BEGIN ENTRIES SHOWN
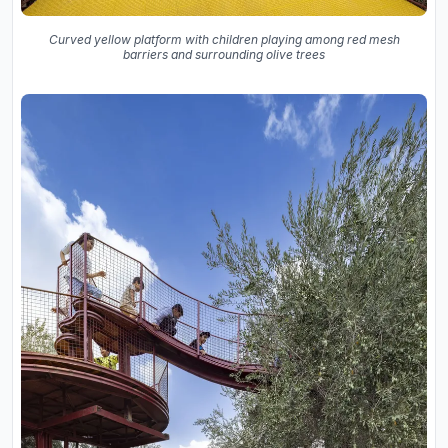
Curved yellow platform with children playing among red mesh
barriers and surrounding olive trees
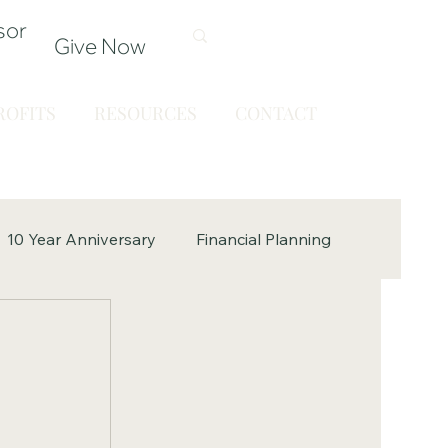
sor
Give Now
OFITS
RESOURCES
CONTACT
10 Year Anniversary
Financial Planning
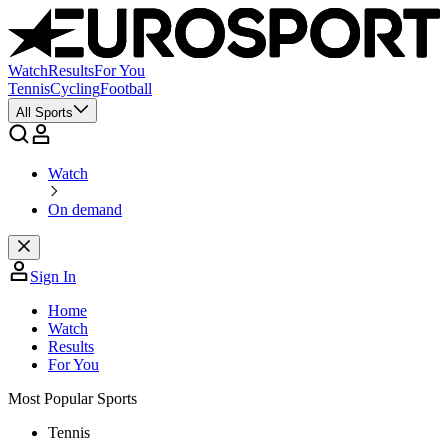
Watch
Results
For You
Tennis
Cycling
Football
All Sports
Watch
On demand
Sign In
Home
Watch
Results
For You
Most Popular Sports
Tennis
END ENTRIES SHOWN
BEGIN ENTRIES SHOWN
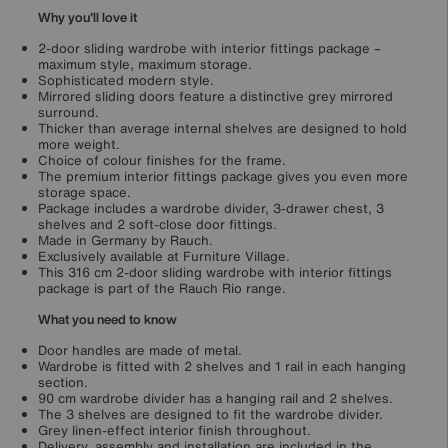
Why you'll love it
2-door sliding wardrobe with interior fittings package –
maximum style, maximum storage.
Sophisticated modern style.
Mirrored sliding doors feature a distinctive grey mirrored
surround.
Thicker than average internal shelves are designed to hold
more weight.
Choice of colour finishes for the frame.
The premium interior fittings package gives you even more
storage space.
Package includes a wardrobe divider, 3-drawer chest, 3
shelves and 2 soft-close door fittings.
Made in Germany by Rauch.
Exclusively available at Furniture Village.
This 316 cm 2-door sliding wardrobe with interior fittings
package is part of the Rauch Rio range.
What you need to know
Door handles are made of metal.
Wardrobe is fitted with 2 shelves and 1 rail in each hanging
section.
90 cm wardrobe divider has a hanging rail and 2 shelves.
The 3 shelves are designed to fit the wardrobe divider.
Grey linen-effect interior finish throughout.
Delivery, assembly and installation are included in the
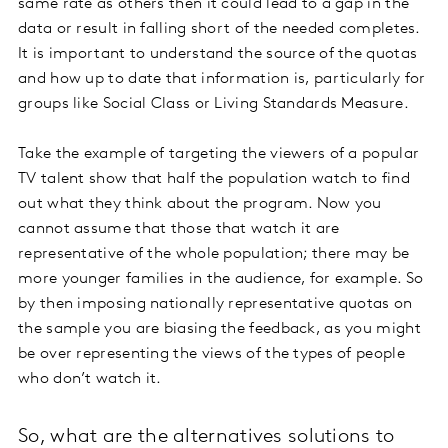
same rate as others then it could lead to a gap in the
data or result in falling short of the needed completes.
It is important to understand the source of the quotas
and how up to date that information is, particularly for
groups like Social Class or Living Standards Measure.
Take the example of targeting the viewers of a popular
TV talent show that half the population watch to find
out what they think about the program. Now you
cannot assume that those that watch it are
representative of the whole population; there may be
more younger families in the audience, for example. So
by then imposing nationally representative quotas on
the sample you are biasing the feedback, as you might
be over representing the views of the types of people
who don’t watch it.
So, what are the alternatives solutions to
END ENTRIES SHOWN
→ **WHAT IS NEEDED**
Lines holding "hanging": give how many there are in the entries above, and nothing more.

→ **SOLUTION TO THIS EXERCISE**
2